Thursday, November 22, 2007


Life isn’t about what you own. It’s about the experiences that make you who you are.

I treasure the moments in my life when I’ve truly understood what life is all about.

82 kilometers along a trail, at various points two kilometers up and two kilometers down, at 2500 meters above sea level. I was walking the same worn stone path that the Quechua people had walked for centuries before the Europeans arrived. Our group had endured four days of hard travel, fighting through bad weather, altitude sickness, rough terrain, and steep climbs, braving nighttime stories (of various creepy-crawlies that might sneak their way into our sleeping bags if we left the tent flap open) and bland soups of quinoa and boiled river water. All leading up to this point. We got up at the crack of dawn, and walked the last few kilometers of the trail to a steep, stepped incline, crawling on our hands and knees, to the Temple of the Dawn. And as I sat there amongst the remnants of an ancient civilization, catching my breath, the clouds parted, and there was Machu Picchu -- as pristine and beautiful and untouched as the mountains that surrounded it, cradling the sacred city like a newborn child. That was the reward. But that was nothing compared to the feeling of accomplishment I felt after conquering the rugged peaks of the Andes.

At midnight, sitting alone on a white sand beach, surrounded by swaying palm trees and the distant, fragile light of the ring of clubs and restaurants along its span. A swift breeze rose up and I could hear the sounds of conversation and light music drifting on the wind from down the beach. Eerie streaks of blue heat-lightning were arcing across the sky, horizontally, without any sound or evidence of it having been there at all. As I sat there, I watched the moonlight reflect off the rippling waves and saw a burst of sudden movement, flying fish taking wing over the water and then disappearing again. As I stepped closer to the water, I saw that it was sparkling with thousands of points of light, swirling in eddies, tiny phosphorescent krill that could be found only here, at Koh Phangan. I breathed in deeply, waded out into the Gulf of Thailand, and dove in, headfirst.
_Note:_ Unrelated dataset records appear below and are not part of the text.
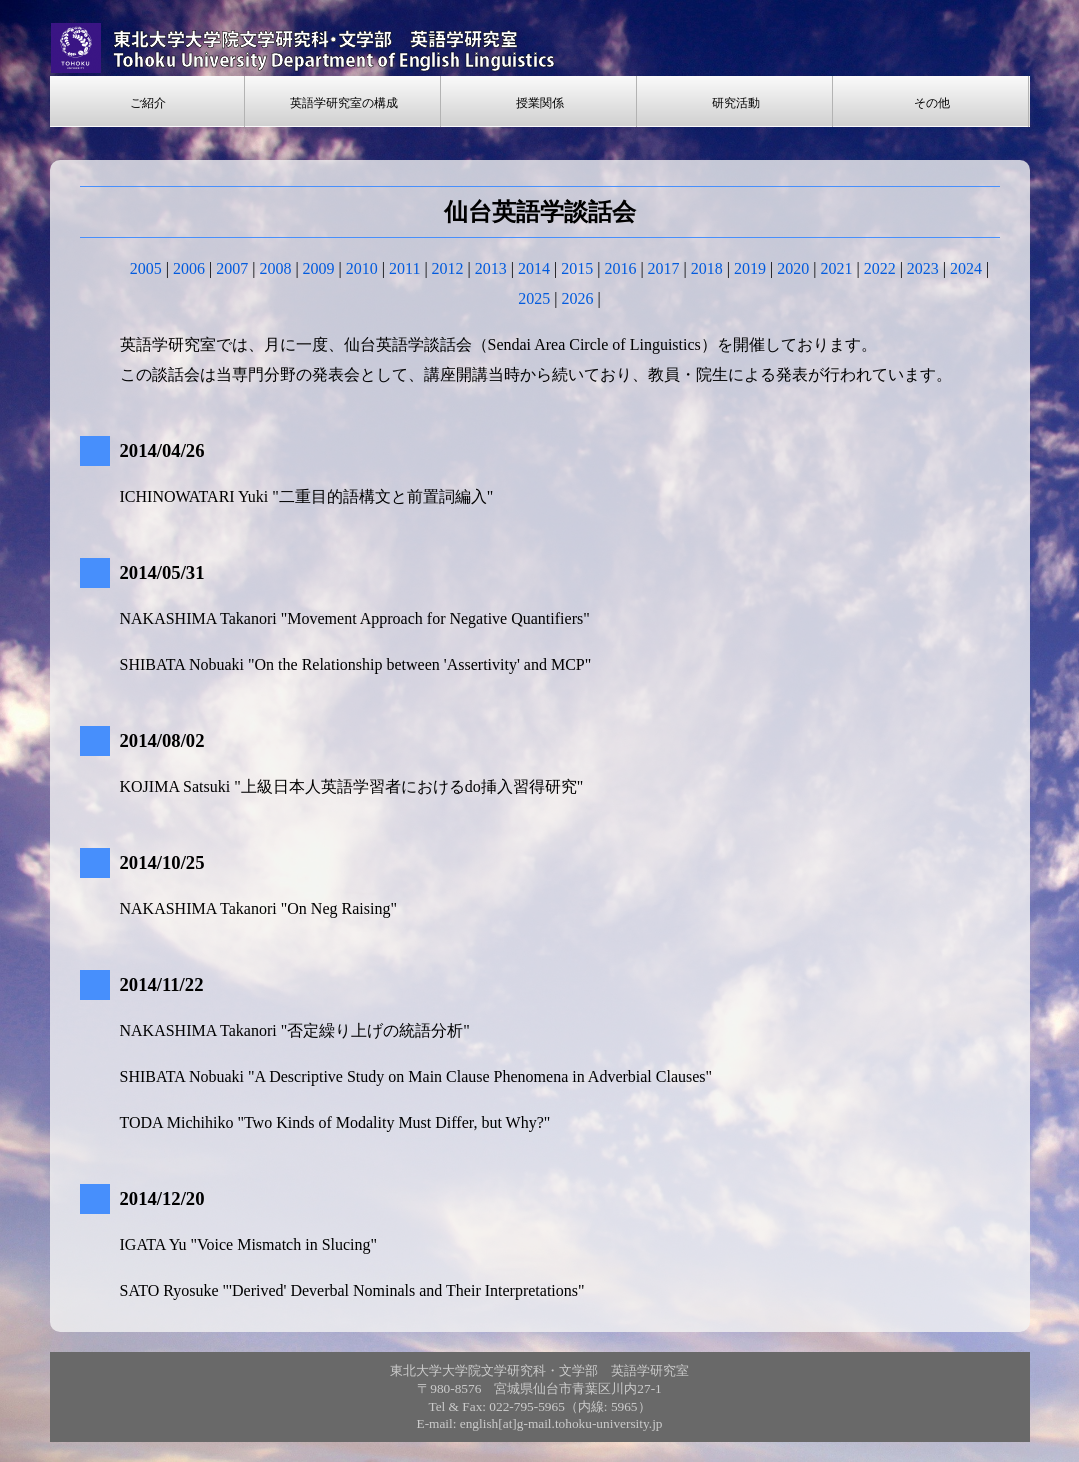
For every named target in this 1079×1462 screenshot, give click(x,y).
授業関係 (540, 103)
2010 (362, 268)
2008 (275, 268)
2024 (966, 268)
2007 (232, 268)
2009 (319, 268)
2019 (750, 268)
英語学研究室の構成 (344, 103)
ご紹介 (148, 103)
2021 (836, 268)
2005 (146, 268)
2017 (664, 268)
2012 (448, 268)
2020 (793, 268)
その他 (932, 103)
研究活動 (736, 103)
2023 (923, 268)
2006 (189, 268)
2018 (707, 268)
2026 (578, 298)
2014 (534, 268)
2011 (404, 268)
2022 (880, 268)
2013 (491, 268)
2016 (620, 268)
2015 (577, 268)
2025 (534, 298)
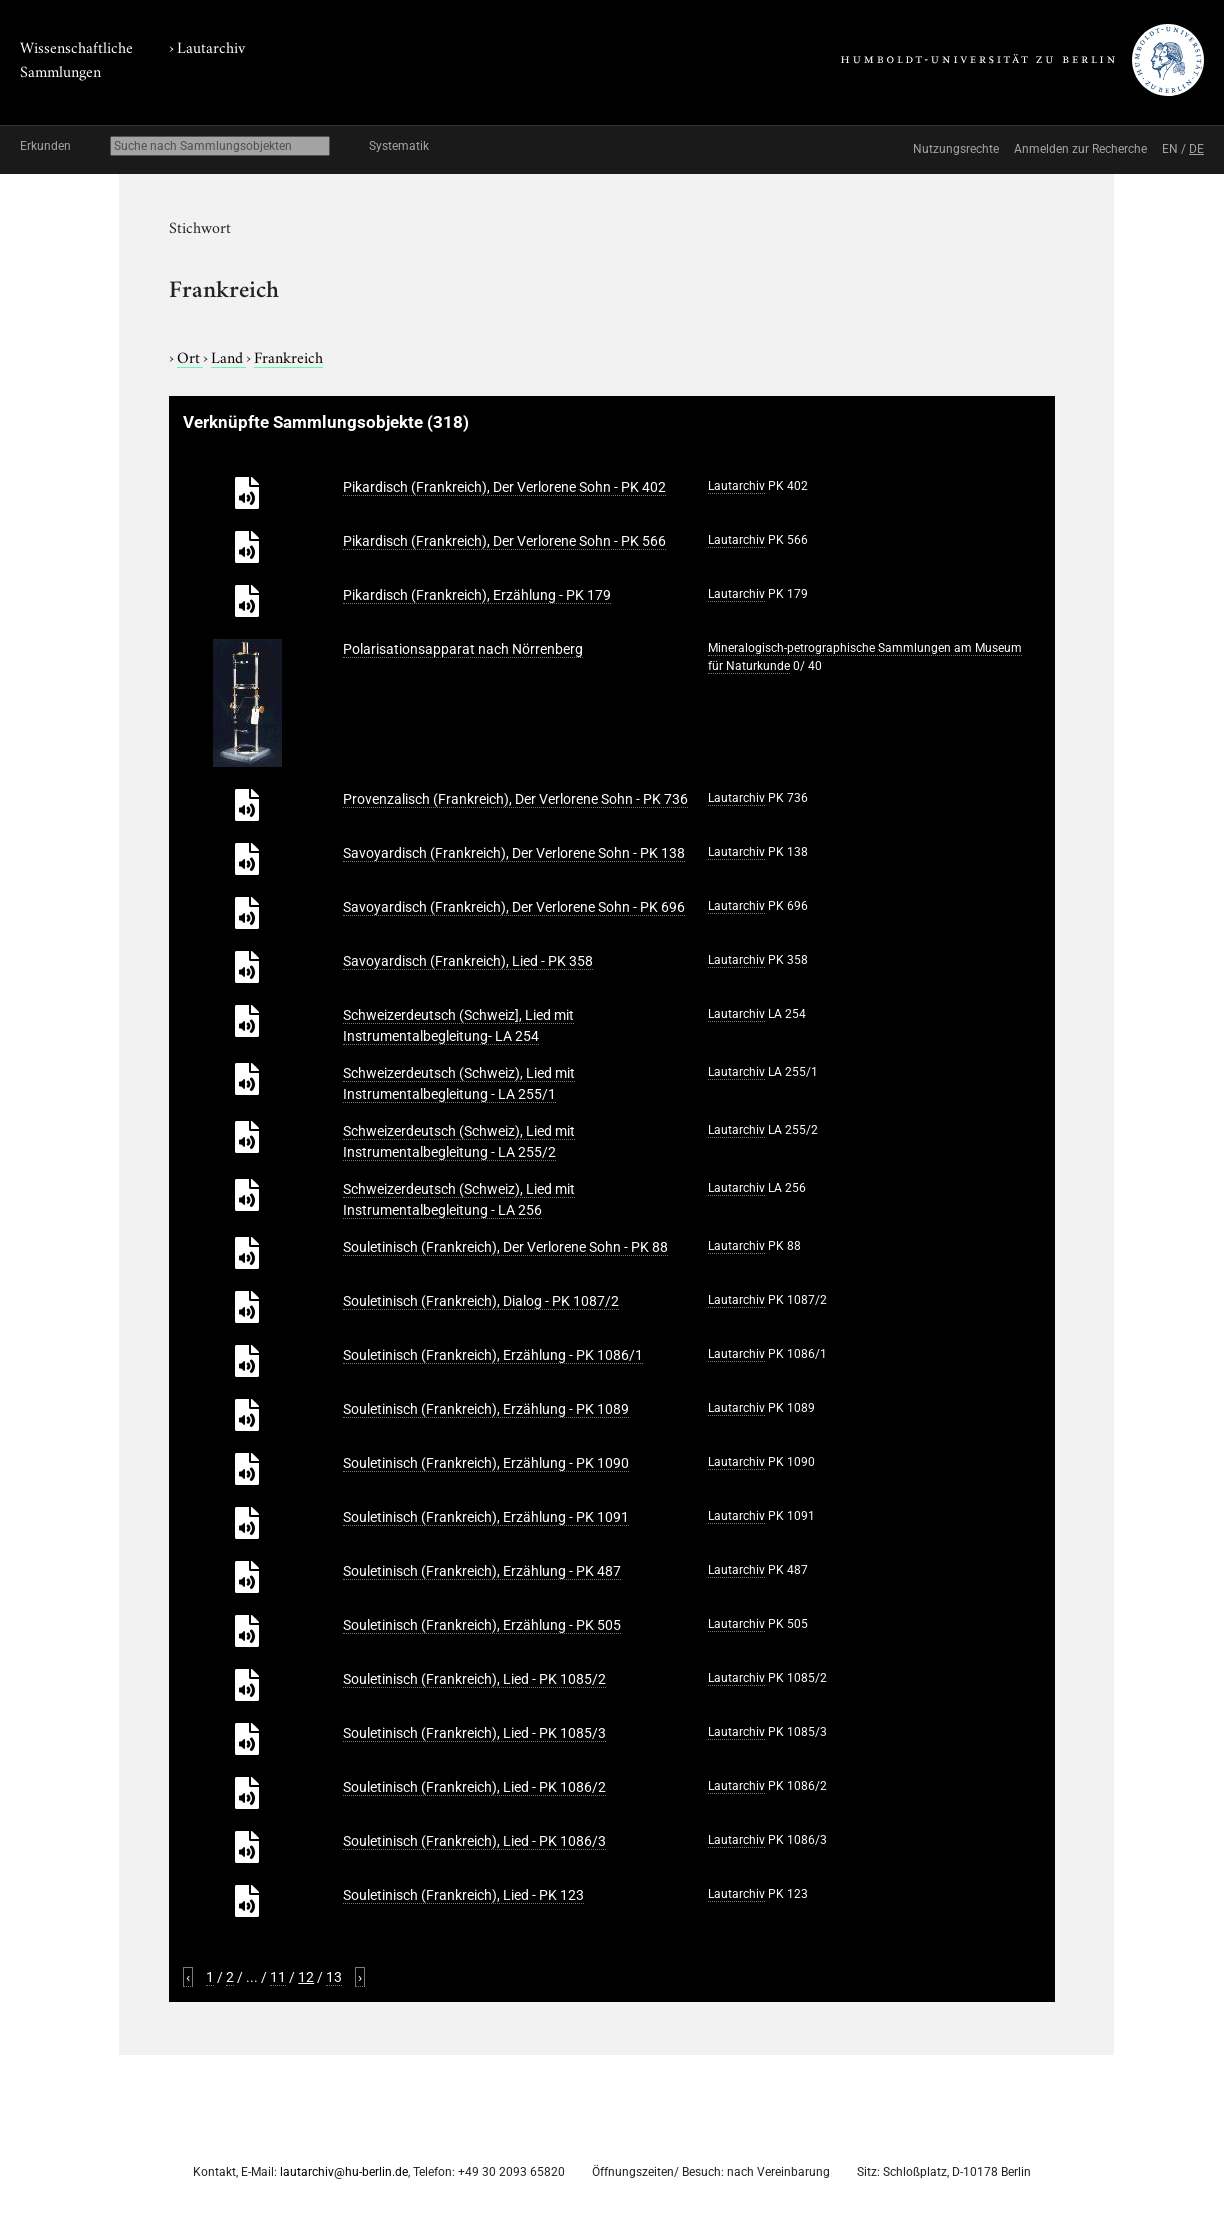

Sitting on a wall, breathing in the crisp autumn air and sipping back a diet cola that I had brought along with me that day. My tripod and camera was set up in front of me, ready to capture the sunset that was still hours away; in my naivety, I had misjudged the time and the movement of the sun. I had spent the day trying to make up for lost time, capturing the last fading colours of the season as best as I could. Yet as I sat there, in the Arboretum in my home town, I realized I hadn’t missed anything at all. I saw the spread of yellows and reds and oranges and greens set before me, set afire by the golden light of the setting sun, and watched as a little girl crossed the hill in front of me, pulling a homemade kite made out of a plastic shopping bag and some sticks behind her, laughing and smiling and running in circles. And as I looked up at the sun and realized that the sunset wouldn’t be as colourful as I had hoped, I still felt like I had seen something even more beautiful.

Taking shelter in a small gazebo built for one, next to a hedgerow, water dripping all around me. My plans had changed; a storm was coming, with threats of lashing rain and pelting winds. The weather forecast made me head to my planned destination a day earlier. When I arrived, the weather was still holding off, so I took a walk around the grounds of Herstmonceux, exploring, and getting a feel for the English countryside. I walked amongst the centuries-old graves around a church that was there at the time of William the Conqueror, shuffling my way though the sodden grass, and made my way down to the castle. And as I was wandering around the manicured gardens, the storm hit suddenly and the rain began to pour down, drenching me to the skin. I ran to the gazebo and briefly took shelter, smoking a cigarette and watching the Queen’s University flag waving above the crenellated top of the castle’s battlements.

Life moves fast, and it’s often full of pain and hardship. Sometimes you need to slow it down to appreciate it.